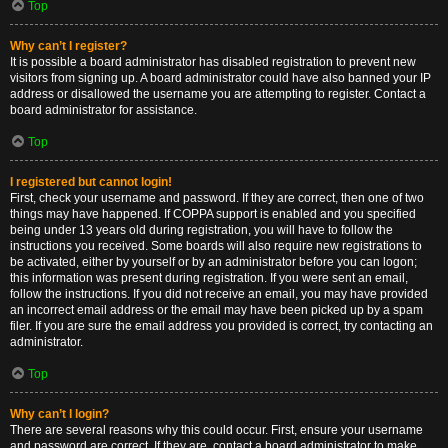
Top
Why can’t I register?
It is possible a board administrator has disabled registration to prevent new
visitors from signing up. A board administrator could have also banned your IP
address or disallowed the username you are attempting to register. Contact a
board administrator for assistance.
Top
I registered but cannot login!
First, check your username and password. If they are correct, then one of two
things may have happened. If COPPA support is enabled and you specified
being under 13 years old during registration, you will have to follow the
instructions you received. Some boards will also require new registrations to
be activated, either by yourself or by an administrator before you can logon;
this information was present during registration. If you were sent an email,
follow the instructions. If you did not receive an email, you may have provided
an incorrect email address or the email may have been picked up by a spam
filer. If you are sure the email address you provided is correct, try contacting an
administrator.
Top
Why can’t I login?
There are several reasons why this could occur. First, ensure your username
and password are correct. If they are, contact a board administrator to make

• _WHAT YOU SHOULD DO_
The answer is the full listing above, reproduced character for character, minus its images.

• _RESULT FOR THIS TASK_
Top
Why can’t I register?
It is possible a board administrator has disabled registration to prevent new
visitors from signing up. A board administrator could have also banned your IP
address or disallowed the username you are attempting to register. Contact a
board administrator for assistance.
Top
I registered but cannot login!
First, check your username and password. If they are correct, then one of two
things may have happened. If COPPA support is enabled and you specified
being under 13 years old during registration, you will have to follow the
instructions you received. Some boards will also require new registrations to
be activated, either by yourself or by an administrator before you can logon;
this information was present during registration. If you were sent an email,
follow the instructions. If you did not receive an email, you may have provided
an incorrect email address or the email may have been picked up by a spam
filer. If you are sure the email address you provided is correct, try contacting an
administrator.
Top
Why can’t I login?
There are several reasons why this could occur. First, ensure your username
and password are correct. If they are, contact a board administrator to make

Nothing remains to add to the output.